Compute the AUC of Precision-Recall Curve

2020-04-25
Compute the AUC of Precision-Recall Curve

After the theory behind precision-recall curve is understood (previous post), the way to compute the area under the curve (AUC) of precision-recall curve for the models being developed becomes important. Thanks to the well-developed scikit-learn package, lots of choices to calculate the AUC of the precision-recall curves (PR AUC) are provided, which can be easily integrated to the existing pipeline of models.

Which function computes the PR AUC?

At first glance of the list in the metrics module in scikit learn, the only function that seems related to precision-recall curve is metrics.precision_recall_curve. However, it computes the values of the curve rather than the area under the curve (AUC). First, the plot will have to be constructed, and next step is to compute the PR AUC using metrics.auc. Is there any other way to get the PR AUC in simply one step? After intense search on the internet, I found that metrics.average_precision_score actually is the function I am looking for. But why? Is average precision equal to PR AUC? Let’s explore it in the following section.

What’s average precision?

Average precision computes the average value of precision over the interval from recall = 0 to recall = 1. precision = p(r), a function of r - recall:

\[Average\ Precision = \int_{0}^{1} p(r)dr\]
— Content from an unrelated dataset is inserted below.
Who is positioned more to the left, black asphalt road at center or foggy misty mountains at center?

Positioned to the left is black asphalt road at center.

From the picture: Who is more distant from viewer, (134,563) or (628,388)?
Does this formula give clues about what average precision stands for? Let’s look into a precision-recall curve.

The integral computes the area under the precision-recall curve - the yellow area. It means that the average precision is equal to PR AUC. However, the integral in practice is computed as a finite sum across every threshold in the precision-recall curve.

\[Average \ Precision = \sum_{k = 1}^{n} P(k)\Delta r(k)\] where k is the rank of all data points, n is the number of data points, \(P(k)\) is the precision at the k-th threshold, \(\Delta r(k)\) is the difference between recall@k and recall@k-1. This method does not interpolate within points and is slightly different from the computation of the area under the curve of the precision-recall curve. If the auc function is chosen to compute AUC, the impact of wiggles in the curve using average precision can be reduced.
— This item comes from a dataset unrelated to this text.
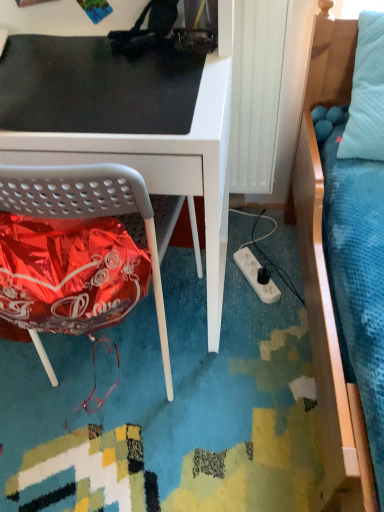 Identify the location of vacant area that lies in front of white plastic power outlet at lower center. (259, 321).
Note: the paragraph above is summarized from Wikipedia & scikit-learn documentation

Compute PR AUC, average precision, in scikit learn

Let’s look into real examples of average precision computation. A classification data set is generated using datasets.make_classification and split into training & testing set using model_selection.train_test_split. A logistic regression is fitted on the data set for demonstration.

from sklearn import datasets
from sklearn.model_selection import train_test_split
from sklearn.linear_model import LogisticRegression
from sklearn.metrics import average_precision_score, precision_recall_curve
from sklearn.metrics import auc, plot_precision_recall_curve
import matplotlib.pyplot as plt

random_state = 416
# Create dataset for binary classification with 5 predictors
X, y = datasets.make_classification(n_samples=1000,
                                    n_features=5,
                                    n_informative=3,
                                    n_redundant=2,
                                    random_state=random_state)

# Split into training and test
X_train, X_test, y_train, y_test = train_test_split(X, y,
                                                    test_size=.4,
                                                    random_state=random_state)

# Create classifier using logistic regression
classifier = LogisticRegression(random_state=random_state)
classifier.fit(X_train, y_train)
# Get the predicited probability of testing data
y_score = classifier.predict_proba(X_test)[:, 1]

Use average_precision_score

The average precision (PR AUC) is returned by passing the true label & the probability estimate.

# Average precision score
average_precision = average_precision_score(y_test, y_score)
print(average_precision)
## 0.9057007040716777

Use precision_recall_curve & auc

When using auc function to compute the area under the precision-recall curve, as mentioned earlier, the result is not the same as the value from average_precision_score, but it does not differ too much since the number of data points are large enough to mitigate the effect of wiggles.

# Data to plot precision - recall curve
precision, recall, thresholds = precision_recall_curve(y_test, y_score)
# Use AUC function to calculate the area under the curve of precision recall curve
auc_precision_recall = auc(recall, precision)
print(auc_precision_recall)
## 0.9053487302244206
plt.plot(recall, precision)
plt.show()

Use build-in function to plot precision-recall curve

In version 0.22.0 of scikit learn, plot_precision_recall_curve is added into the metrics module. It is easy to plot the precision-recall curve with sufficient information by using the classifier without any extra steps to generate the prediction of probability,

disp = plot_precision_recall_curve(classifier, X_test, y_test)
disp.ax_.set_title('Binary class Precision-Recall curve: '
                   'AP={0:0.2f}'.format(average_precision))

If you need to compute the area under the curve of precision-recall plot, don’t forget to use average_precision_score to help you get robust result quickly.